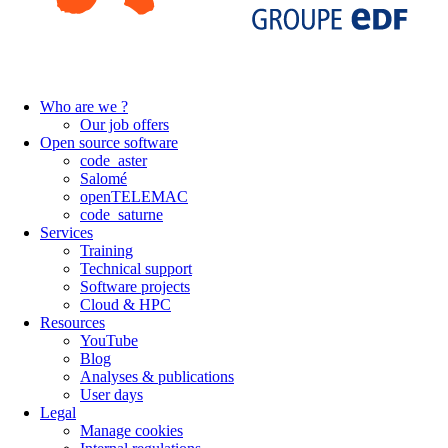
Who are we ?
Our job offers
Open source software
code_aster
Salomé
openTELEMAC
code_saturne
Services
Training
Technical support
Software projects
Cloud & HPC
Resources
YouTube
Blog
Analyses & publications
User days
Legal
Manage cookies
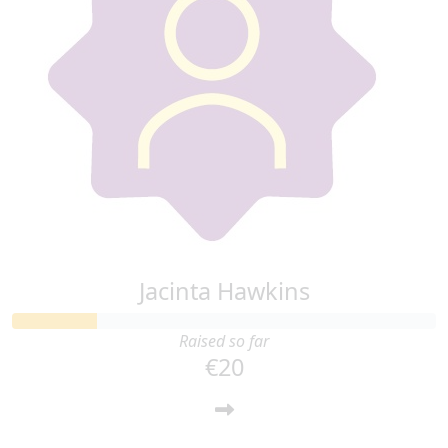
Jacinta Hawkins
Raised so far
€20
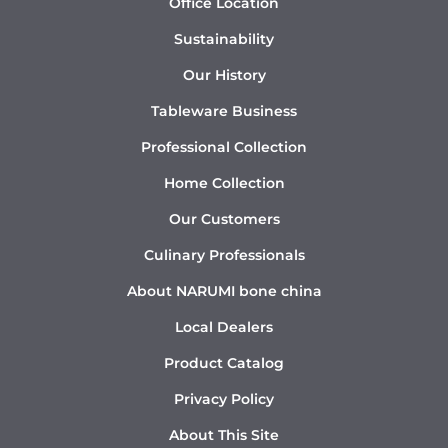
Office Location
Sustainability
Our History
Tableware Business
Professional Collection
Home Collection
Our Customers
Culinary Professionals
About NARUMI bone china
Local Dealers
Product Catalog
Privacy Policy
About This Site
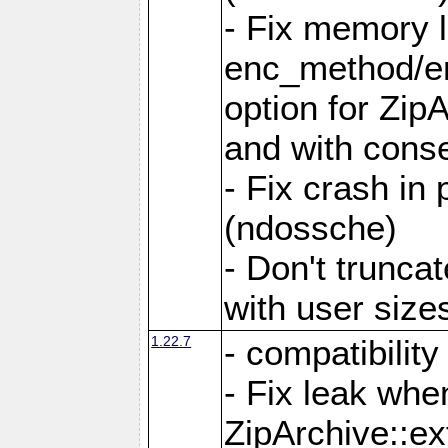
- Fix memory 
enc_method/e
option for Zip
and with conse
- Fix crash in 
(ndossche)
- Don't truncat
with user size
1.22.7
- compatibility
- Fix leak when
ZipArchive::ex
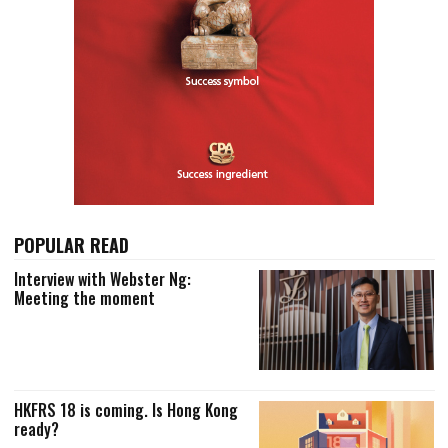
POPULAR READ
Interview with Webster Ng:
Meeting the moment
HKFRS 18 is coming. Is Hong Kong
ready?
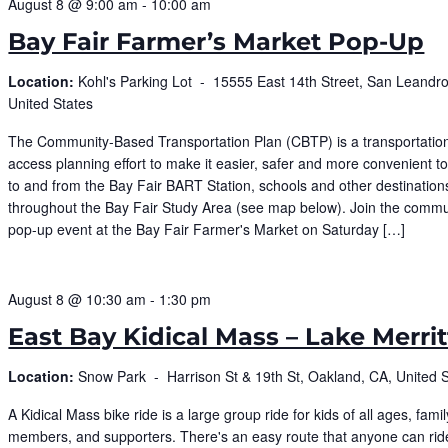
August 8 @ 9:00 am
-
10:00 am
Bay Fair Farmer’s Market Pop-Up
Location:
Kohl's Parking Lot -
15555 East 14th Street, San Leandro
United States
The Community-Based Transportation Plan (CBTP) is a transportatio
access planning effort to make it easier, safer and more convenient 
to and from the Bay Fair BART Station, schools and other destination
throughout the Bay Fair Study Area (see map below). Join the commu
pop-up event at the Bay Fair Farmer's Market on Saturday […]
August 8 @ 10:30 am
-
1:30 pm
East Bay Kidical Mass – Lake Merrit
Location:
Snow Park -
Harrison St & 19th St, Oakland, CA, United 
​A Kidical Mass bike ride is a large group ride for kids of all ages, famil
members, and supporters. There's an easy route that anyone can rid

_ _ _ _ _

**Work instruction**
Could you write out all the records exactly, without the pictures?

**Solution to this exercise**
Who are we ?
Our job offers
Open source software
code_aster
Salomé
openTELEMAC
code_saturne
Services
Training
Technical support
Software projects
Cloud & HPC
Resources
YouTube
Blog
Analyses & publications
User days
Legal
Manage cookies
Jacinta Hawkins
Raised so far
€20
Office Location
Sustainability
Our History
Tableware Business
Professional Collection
Home Collection
Our Customers
Culinary Professionals
About NARUMI bone china
Local Dealers
Product Catalog
Privacy Policy
About This Site
- Fix memory 
enc_method/e
option for Zip
and with conse
- Fix crash in 
(ndossche)
- Don't truncat
with user size
1.22.7
- compatibility
- Fix leak when
ZipArchive::ex
POPULAR READ
Interview with Webster Ng:
Meeting the moment
HKFRS 18 is coming. Is Hong Kong
ready?
August 8 @ 9:00 am
-
10:00 am
Bay Fair Farmer’s Market Pop-Up
Location:
Kohl's Parking Lot -
15555 East 14th Street, San Leandro
United States
The Community-Based Transportation Plan (CBTP) is a transportatio
access planning effort to make it easier, safer and more convenient 
to and from the Bay Fair BART Station, schools and other destination
throughout the Bay Fair Study Area (see map below). Join the commu
pop-up event at the Bay Fair Farmer's Market on Saturday […]
August 8 @ 10:30 am
-
1:30 pm
East Bay Kidical Mass – Lake Merrit
Location:
Snow Park -
Harrison St & 19th St, Oakland, CA, United 
​A Kidical Mass bike ride is a large group ride for kids of all ages, famil
members, and supporters. There's an easy route that anyone can rid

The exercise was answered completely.